Source : PortMac.News | Retail :
Source : PortMac.News | Retail | News Story:
News Story Summary:
ASX plunges 4%, global stocks slump on recession fears
The Australian share market has plunged more than 5 per cent in the first 20 minutes of trade, wiping tens of billions of dollars off the value of the country's top companies after global markets sank on worries of more aggressive interest rate hikes by the US central bank.
This slump represents the biggest percentage loss in a single day since March 2020 with $116 billion wiped off the value of the All Ordinaries index by 11am 14-06-22..
The market has come off its lows but it's still down.
All Ordinaries are down by 5% to 6,786, while the ASX 200 is down nearly 5% to 6,591.
It's the biggest market fall since March, 2020 during the height of the pandemic.
Tech stocks are leading the falls after being on Wall Street. That's because tech firms depend on cheap borrowing to expand their business.
How likely is it Australia will enter another recession?
A recession is possible in Australia if the Reserve Bank raises interest rates too quickly and that causes a sudden slowdown in the economy.
Aggressive interest rate hikes make the cost of borrowing more expensive. That basically stops lending in its tracks because the cost paying back a mortgage has suddenly jumped by hundreds of dollars a month (depending on the size of your mortgage).
It also means that businesses are less reluctant to borrow because interest rates are higher.
So that is how higher interest rates curb inflation by making the cost of living more expensive. Higher prices means that people stop spending so much.
So in short a recession is possible but the RBA could ease off on its aggressive hikes. But it hasn't so far. The "supersized" rate rise earlier this month of 0.5%to 0.85% had alot of economists shocked at how hawkish the RBA is being amid accusations they should have acted sooner.
But it was hard for them to act sooner because the war in Ukraine is really destabilising the world.
Why does the ASX slide so dramatically because of news out of the US?
Global share markets are connected because of the globalisation of the world's financial system and global trade.
Economies and share markets are based on confidence and Australia gets also a lot of its capital (finance to expand businesses and fund government) from overseas.
Australia is also a major commodity exporting nation so when commodity prices fall, the Australian share market falls.
That is because miners and banks are the heavy weights on the market.
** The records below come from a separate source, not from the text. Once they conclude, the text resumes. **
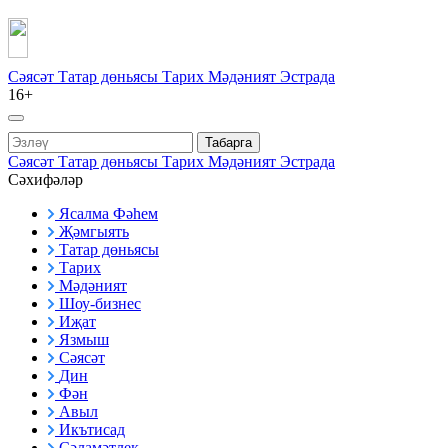
Сәясәт
Татар дөньясы
Тарих
Мәдәният
Эстрада
16+
Табарга
Сәясәт
Татар дөньясы
Тарих
Мәдәният
Эстрада
Сәхифәләр
Ясалма Фәһем
Җәмгыять
Татар дөньясы
Тарих
Мәдәният
Шоу-бизнес
Иҗат
Язмыш
Сәясәт
Дин
Фән
Авыл
Икътисад
Сәламәтлек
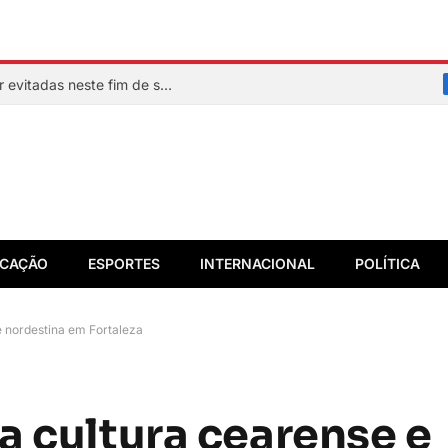
Veja quais praias de Salvador devem ser evitadas neste fim de semana
CAÇÃO
ESPORTES
INTERNACIONAL
POLÍTICA
e nordestina em Fortaleza
a cultura cearense e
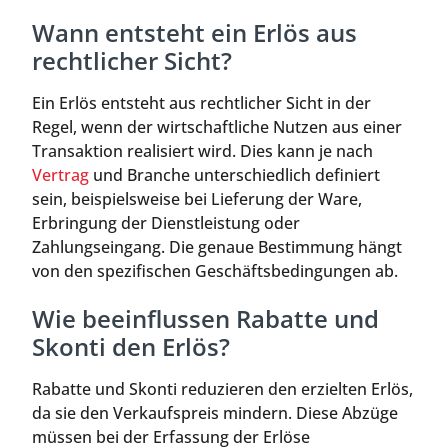
Wann entsteht ein Erlös aus
rechtlicher Sicht?
Ein Erlös entsteht aus rechtlicher Sicht in der
Regel, wenn der wirtschaftliche Nutzen aus einer
Transaktion realisiert wird. Dies kann je nach
Vertrag
und Branche unterschiedlich definiert
sein, beispielsweise bei Lieferung der Ware,
Erbringung der Dienstleistung oder
Zahlungseingang. Die genaue Bestimmung hängt
von den spezifischen Geschäftsbedingungen ab.
Wie beeinflussen Rabatte und
Skonti den Erlös?
Rabatte und Skonti reduzieren den erzielten Erlös,
da sie den Verkaufspreis mindern. Diese Abzüge
müssen bei der Erfassung der Erlöse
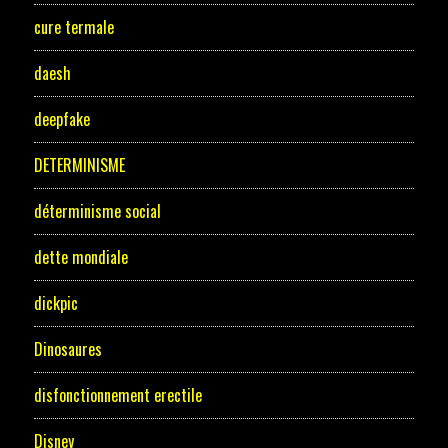
cure termale
daesh
deepfake
DETERMINISME
déterminisme social
dette mondiale
dickpic
Dinosaures
disfonctionnement erectile
Disney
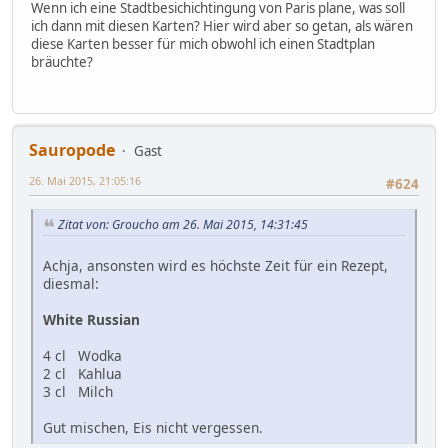
Wenn ich eine Stadtbesichichtingung von Paris plane, was soll
ich dann mit diesen Karten? Hier wird aber so getan, als wären
diese Karten besser für mich obwohl ich einen Stadtplan
bräuchte?
Sauropode
Gast
26. Mai 2015, 21:05:16
#624
Zitat von: Groucho am 26. Mai 2015, 14:31:45
Achja, ansonsten wird es höchste Zeit für ein Rezept,
diesmal:
White Russian
4 cl Wodka
2 cl Kahlua
3 cl Milch
Gut mischen, Eis nicht vergessen.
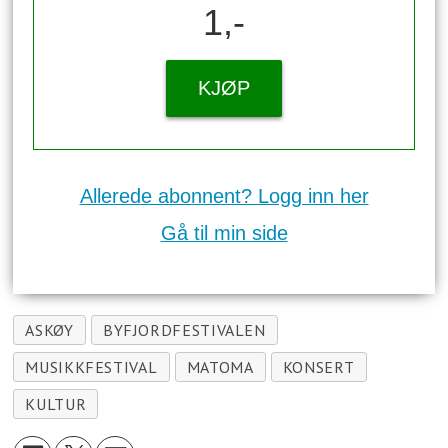
1,-
KJØP
Allerede abonnent? Logg inn her
Gå til min side
ASKØY
BYFJORDFESTIVALEN
MUSIKKFESTIVAL
MATOMA
KONSERT
KULTUR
So, essentially, Australia relies on the rest of the world for its economic functioning, so when Wall Street sneezes, we get a cold.
What does it all mean?
Superannuation returns have been hit, business confidence is down, people feel less financially secure and they worry when they see a bear market.
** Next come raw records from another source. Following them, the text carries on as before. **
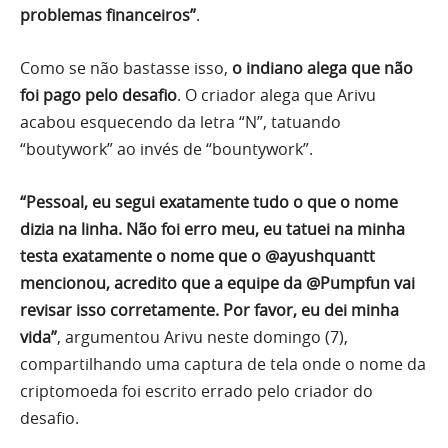
problemas financeiros”
.
Como se não bastasse isso,
o indiano alega que não
foi pago pelo desafio
. O criador alega que Arivu
acabou esquecendo da letra “N”, tatuando
“boutywork” ao invés de “bountywork”.
“Pessoal, eu segui exatamente tudo o que o nome
dizia na linha. Não foi erro meu, eu tatuei na minha
testa exatamente o nome que o @ayushquantt
mencionou, acredito que a equipe da @Pumpfun vai
revisar isso corretamente. Por favor, eu dei minha
vida”
, argumentou Arivu neste domingo (7),
compartilhando uma captura de tela onde o nome da
criptomoeda foi escrito errado pelo criador do
desafio.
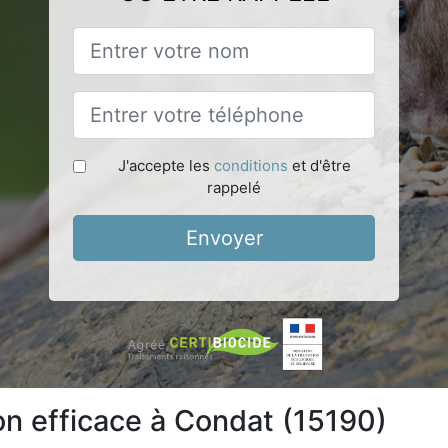
J'accepte les
conditions
et d'être
rappelé
Envoyer
ion efficace à Condat (15190)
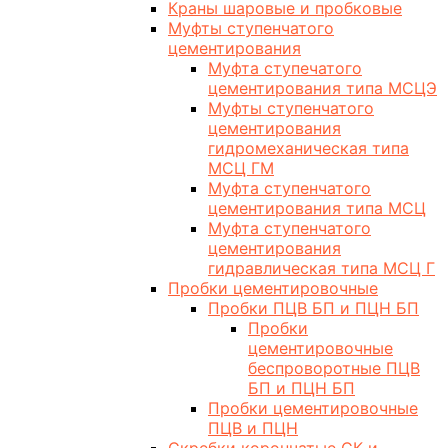
Краны шаровые и пробковые
Муфты ступенчатого
цементирования
Муфта ступечатого
цементирования типа МСЦЭ
Муфты ступенчатого
цементирования
гидромеханическая типа
МСЦ ГМ
Муфта ступенчатого
цементирования типа МСЦ
Муфта ступенчатого
цементирования
гидравлическая типа МСЦ Г
Пробки цементировочные
Пробки ПЦВ БП и ПЦН БП
Пробки
цементировочные
беспроворотные ПЦВ
БП и ПЦН БП
Пробки цементировочные
ПЦВ и ПЦН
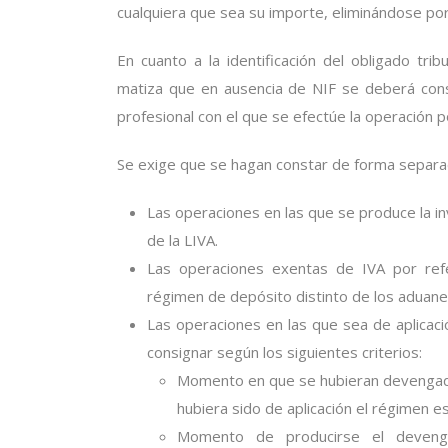
cualquiera que sea su importe, eliminándose por
En cuanto a la identificación del obligado tri
matiza que en ausencia de NIF se deberá consi
profesional con el que se efectúe la operación 
Se exige que se hagan constar de forma separa
Las operaciones en las que se produce la inv
de la LIVA.
Las operaciones exentas de IVA por refe
régimen de depósito distinto de los aduane
Las operaciones en las que sea de aplicaci
consignar según los siguientes criterios:
Momento en que se hubieran devengado
hubiera sido de aplicación el régimen es
Momento de producirse el deveng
It's a sign that investors think a recession is pending.
Remember: economies and share markets are all about confidence.
Why are stocks falling?
Stocks are falling because investors are worried that a global recession is imminent.
That's because central banks are rapidly raising interest rates to counter surging inflation here and overseas.
Rising interest rates crimp rising prices but they also curb growth because they make the cost of borrowing more expensive.
Global sharemarkets have been at record highs because of the stimulus pumped into the global financial system and economy to counter the impact of the COVID-19 pandemic.